<< Click here to display Table of Contents >> Navigation: Transformations > K means (Cluster Analysis):

Defining a k-means cluster analysis

Contents

k-means cluster analysis is performed in FCS Express through the Transformation button within the Tools tab→ Transformations. The steps below outline the process of creating a new k-means cluster analysis on your data.

1. Open the Transformation window by selecting the Tools tab→Transformations →Transformations command (Figure below, Step 1).

2. Click on the drop down arrow adjacent to the blue plus button (Figure below, Step 2).

3. Click on Kmeans in the drop down list (Figure 29.27, Step 3).

(Figure 29.27) - A Kmeans transformation can be created via the Transformations navigator.

The Kmeans dialog will now appear in the Transformation window as seen in Figure 29.28.

Figure 29.28 - The Kmeans dialog opens when a new k-means transformation is created.

The new Kmeans transformation is named as New Kmeans by default and it can be easily renamed by either of the following methods:

•Right click on the Kmeans transformation that needs to be renamed→Select Rename.

•Select the Kmeans transformation that need to be renamed via left click and press F2 on your keyboard.

•Select the Kmeans transformation that need to be renamed via left click and click on the button in the Transformations tool bar.

4. Choose a Template File for the k-means clustering by clicking on the ellipsis to the right of the Template File edit box.

Once the file of interest has been selected, the dialog will be populated with a list of available parameters to perform a k-means clustering based on available parameters from the template file (Figure 29.29).

Figure 29.29 - A template file has been loaded into the New Kmeans dialog.

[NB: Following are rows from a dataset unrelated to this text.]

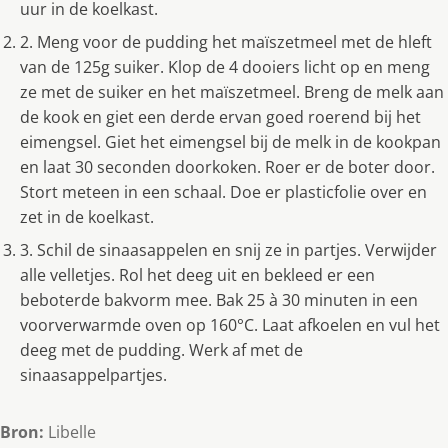
uur in de koelkast.
2. Meng voor de pudding het maïszetmeel met de hleft
van de 125g suiker. Klop de 4 dooiers licht op en meng
ze met de suiker en het maïszetmeel. Breng de melk aan
de kook en giet een derde ervan goed roerend bij het
eimengsel. Giet het eimengsel bij de melk in de kookpan
en laat 30 seconden doorkoken. Roer er de boter door.
Stort meteen in een schaal. Doe er plasticfolie over en
zet in de koelkast.
3. Schil de sinaasappelen en snij ze in partjes. Verwijder
alle velletjes. Rol het deeg uit en bekleed er een
beboterde bakvorm mee. Bak 25 à 30 minuten in een
voorverwarmde oven op 160°C. Laat afkoelen en vul het
deeg met de pudding. Werk af met de
sinaasappelpartjes.
Bron:
Libelle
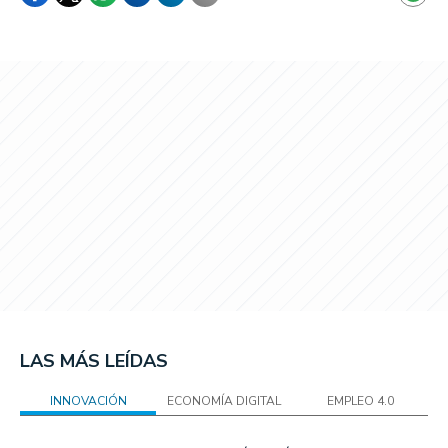
LAS MÁS LEÍDAS
INNOVACIÓN
ECONOMÍA DIGITAL
EMPLEO 4.0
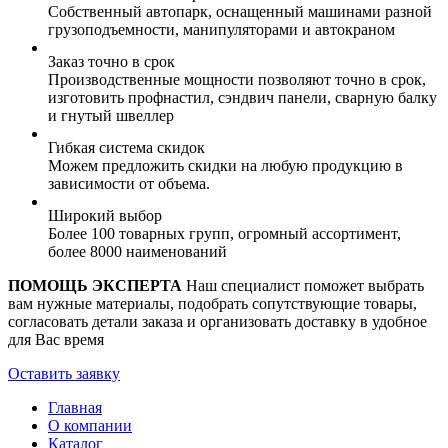
Собственный автопарк, оснащенный машинами разной
грузоподъемности, манипуляторами и автокраном
Заказ точно в срок
Производственные мощности позволяют точно в срок,
изготовить профнастил, сэндвич панели, сварную балку
и гнутый швеллер
Гибкая система скидок
Можем предложить скидки на любую продукцию в
зависимости от объема.
Широкий выбор
Более 100 товарных групп, огромный ассортимент,
более 8000 наименований
ПОМОЩЬ ЭКСПЕРТА
Наш специалист поможет выбрать
вам нужные материалы, подобрать сопутствующие товары,
согласовать детали заказа и организовать доставку в удобное
для Вас время
Оставить заявку
Главная
О компании
Каталог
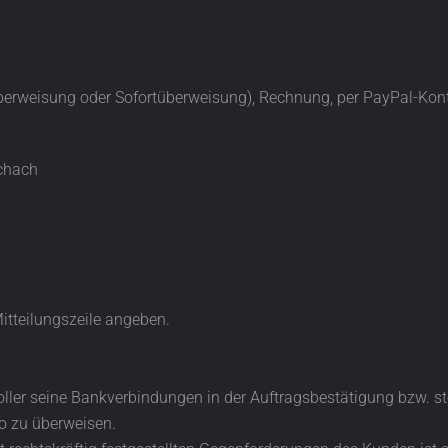
Überweisung oder Sofortüberweisung), Rechnung, per PayPal-Kon
schach
itteilungszeile angeben.
ller seine Bankverbindungen in der Auftragsbestätigung bzw. st
o zu überweisen.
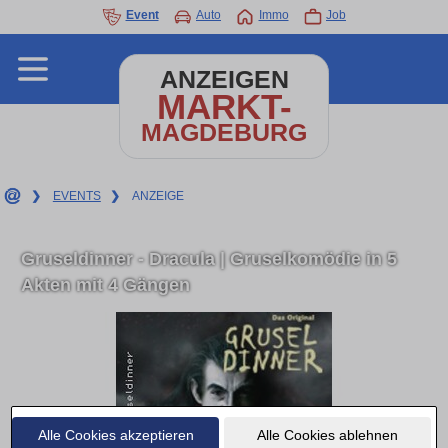
Event
Auto
Immo
Job
ANZEIGEN
MARKT-
MAGDEBURG
❯
EVENTS
❯
ANZEIGE
Gruseldinner - Dracula | Gruselkomödie in 5
Akten mit 4 Gängen
Alle Cookies akzeptieren
Alle Cookies ablehnen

5.Choose the parameters to define the Kmeans clustering by checking the boxes next to the parameter names (Figure 29.30, Step 1).

6.Choose or change to the appropriate Parameter Scaling Options for each of the selected parameters if required (Figure below, Step 2).

Figure 29.30 - Choosing the parameters to perform k-means cluster analysis.

A number of options can be set at this point:

6. (Optional) Select a gate from the Gate drop down if you are interested in performing the clustering only for the events belonging to it.

7. Sampling Options (optional). Although multiple Sampling Methods are available (please refer to the Sampling Options chapter for more details), the default Downsampling Method for k-Means is None, thus all available events (i.e. the ones defined with the Gate drop-down menu in Step 6) will be used.

8. Set the Number of Clusters the events should be clustered by. It's equivalent to the number of centroids.

9. Set the number of Maximum Iterations. This value indicate the maximum number of iterations that FCS Express should perform before quitting the clustering process.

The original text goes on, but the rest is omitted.